Monday, June 7, 2010

Flying High

This past Wednesday I went zip-lining with my surrogate Korean family. It was sooo much fun! The place that we went to was about 2 hours outside of Seoul and it was a zip-lining course that included 9 different zip-lines. Every one was a lot of fun and I made sure to really run and jump so that I'd get some momentum. I was a pro by the end. ;)

I think even better than the zip-lining was getting to go for a long car ride and get out of Seoul, and also to spend the day with a family. It was really great.

You know what else was really great... all of the employees at the zip-lining place were cute Korean guys who just got cuter as the course went along. One of them asked me my name and once I got to the other side I could here him radioing his friend about me. lol.
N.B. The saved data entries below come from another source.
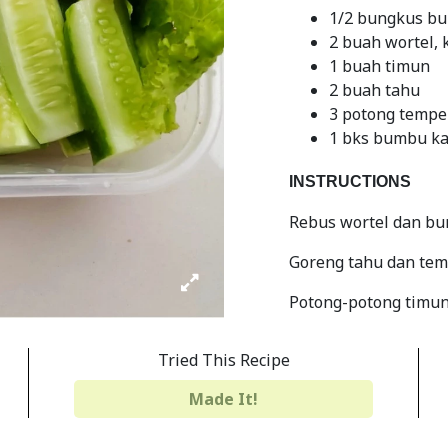
1/2 bungkus bu
2 buah wortel, 
1 buah timun
2 buah tahu
3 potong tempe
1 bks bumbu ka
INSTRUCTIONS
Rebus wortel dan bu
Goreng tahu dan te
Potong-potong timu
Seduh bumbu kacang
Tried This Recipe
Tata sayuran rebus,
Made It!
Siap disajikan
A little ego booster... hey, I'm single now... I can talk about this stuff.

Anyway, it was a great day altogether and I will never forget it.

Seriously, my life is going swimmingly. I don't know if that makes sense but I thought it sounded like a good adjective.

I have a great job, I have made some amazing friends in Korea, I have plenty of free time to do anything that I could really want to do, I am leaving for Southeast Asia in 2.5 months, I am going to be home for the holidays this year and I have so little responsibility that I shouldn't possibly be unhappy...

But I'm so dang homesick lately that it's ruining my buzz. I want to go home and hang out at my parents house while my dad barbecues. It's getting to be summer and I want to do all the summery things that I always do in California: hang out and do nothing, drive around with my windows down, make a trip to the beach now and then, drink white wine sangria, hang out at Rafa's until all hours of the night/morning, eat Yogurt & More once a week... the list goes on.

What I think that it all comes down to is the fact that I need to learn to just live in the moment. I need to enjoy what I have here and at home without fretting about not being here or there and not being able to be everywhere at once. I have done a good job of accomplishing my goal; after college I wanted to travel for an extended period of time and live in another country. Check and check.

So, now that I've purged myself of this feeling of hopelessness, I am going to live it up! As the Koreans would say: "FIGHTING!"